Em um círculo vicioso macabro de um país que tem medo e não sabe em quem confiar. Que lembra com tristeza de Vigário Geral e ainda se pergunta onde está o Amarildo. A cada dia nossa paz, nossa integridade, nossa fé e nossa esperança são vítimas de chacina.

Vigário Geral não faz parte do passado do Brasil, é presente e se faz presente cada vez que pessoas que deviam proteger e cuidar da população nos escarra, debocha da nossa cara. Sejam bandidos que usam farda, bandidos piores que os “normais” porque traem aqueles que pagam seu salário e confiam em sua honestidade.

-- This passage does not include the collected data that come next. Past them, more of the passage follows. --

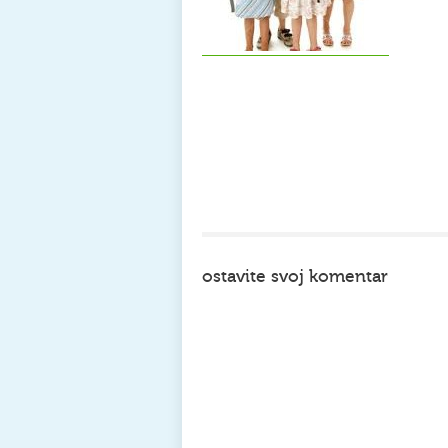
ostavite svoj komentar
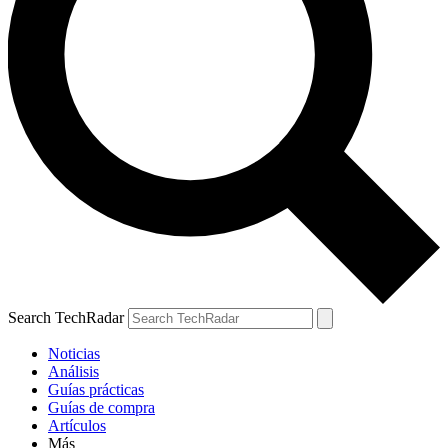
Search TechRadar
Noticias
Análisis
Guías prácticas
Guías de compra
Artículos
Más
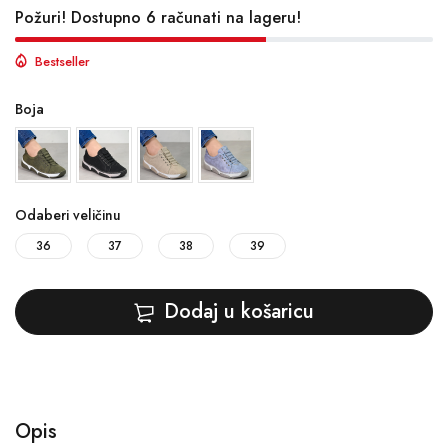
Požuri! Dostupno 6 računati na lageru!
Bestseller
Boja
Odaberi veličinu
36
37
38
39
Dodaj u košaricu
Opis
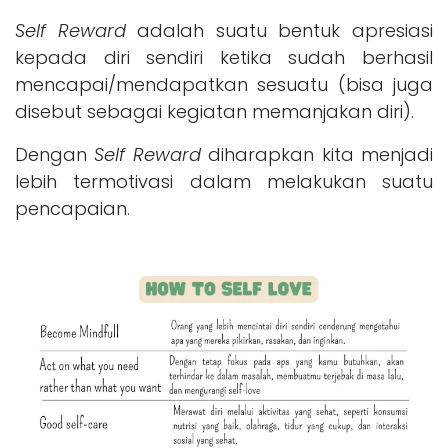
Self Reward
adalah suatu bentuk apresiasi
kepada diri sendiri ketika sudah berhasil
mencapai/mendapatkan sesuatu (bisa juga
disebut sebagai kegiatan memanjakan diri).
Dengan
Self Reward
diharapkan kita menjadi
lebih termotivasi dalam melakukan suatu
pencapaian.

Sejam aqueles que passam seis anos dentro de uma faculdade se preparando intelectualmente, profissionalmente e mentalmente para cuidar da saúde desse país e são capazes de ir a um aeroporto xingar de escravos aqueles que chegaram aqui para cuidar de nós. Pessoas que vieram trabalhar em lugar que ninguém quer.

Brasileiro tem muitos defeitos, mas sinceramente não sabia que xenofobia fosse um deles. Todos têm direito de trabalhar onde quiser, trabalhar em boas condições, mas temos que lembrar que pobre que mora nos grotões do Brasil também fica doente, também tem câncer, que talvez um caroço que apareceu em seu corpo não seja mordida de mosquito como pensa.

Não importa a cor de pele, de onde vem ou se o médico tem cara de empregada doméstica. O que importa é que cure.

O que importa é que aqueles responsáveis para gerir o Brasil, fazer leis, melhorar nossa condição de vida sejam honestos e botem a “cara a tapa” em suas atitudes. Não se escondam através de voto secreto para manter mandato de colega que está preso. Um dos piores crimes que existe é o da covardia.

Voto secreto só serve para tempos de exceção. Pra quê esconder de seu eleitor aquilo que pensa? Aquilo que quer? Voto secreto é “oficina do diabo” assim como mente vazia. É dar oportunidade a falcatruas, negociatas, corrupção, corporativismo no pior da palavra.

É dar oportunidade de bandido preso continuar deputado e assim dar um tapa na cara da sociedade. Cadê o gigante? Dormiu de novo? Vai deixar que tudo isso ocorra? Ou o tal movimento de mudança do país virou uma grande micareta do mal com pessoas gritando, cantando, batucando e se mascarando pra quebrar cidades e atacar políticos de forma específica atendendo a interesses?

Será que os bandidos presos é que terão que se revoltar e mostrar indignação por ter um deputado entre eles? Melhor pedir ajuda ao Obama já que ele sabe tudo o que pensamos e fazemos mesmo..

O deputado que vota secretamente, o anônimo baderneiro, o xenófobo escondido com uma máscara de cirurgião, o massagista que entra em campo e interfere em um resultado no futebol e o cavalo corredor encapuzado tem uma coisa em comum.

São covardes.

E de covardia estamos cheios.

Na chacina do dia a dia sempre somos nós que morremos.